◆ PROVIDED RECORDS:
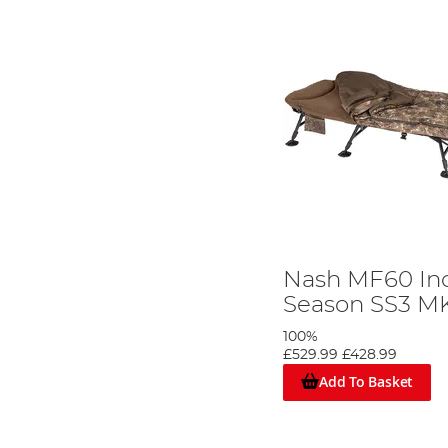
Nash MF60 In
Season SS3 MK
100%
£529.99
£428.99
Add To Basket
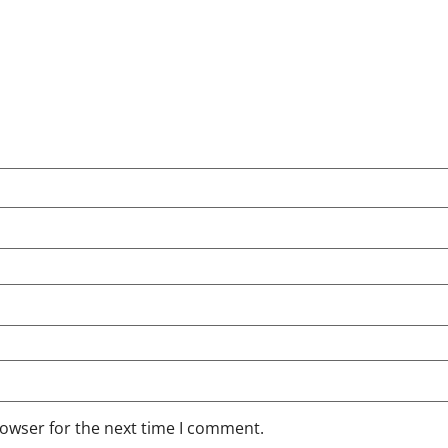
rowser for the next time I comment.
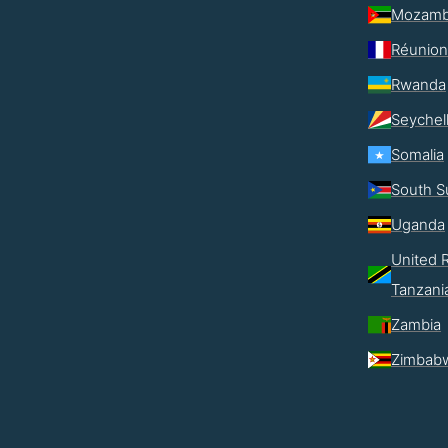
Mozamb
Réunion
Rwanda
Seychel
Somalia
South S
Uganda
United R
Tanzani
Zambia
Zimbab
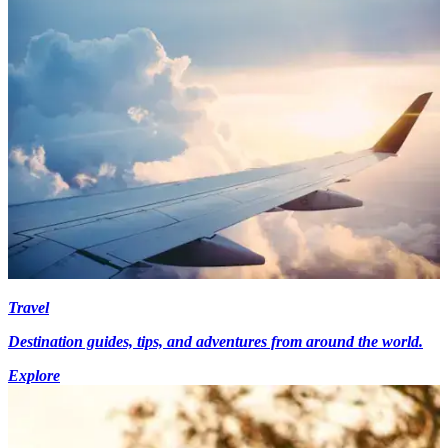
Travel
Destination guides, tips, and adventures from around the world.
Explore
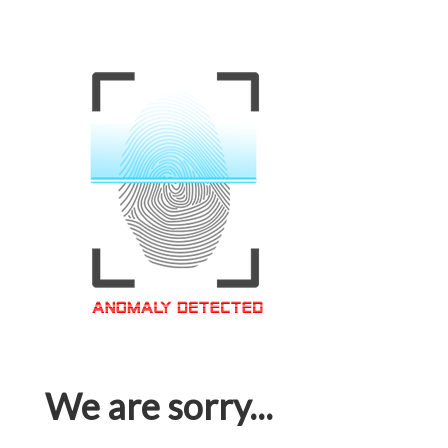
We are sorry...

◆ ACTIVITY: Pictures are to be left out; everything else in the records gets retyped exactly.

◆ EXERCISE RESULT:
Nash MF60 In
Season SS3 MK
100%
£529.99
£428.99
Add To Basket
rowser for the next time I comment.
Mozamb
Réunion
Rwanda
Seychel
Somalia
South S
Uganda
United R
Tanzani
Zambia
Zimbab
Travel
Destination guides, tips, and adventures from around the world.
Explore
We are sorry...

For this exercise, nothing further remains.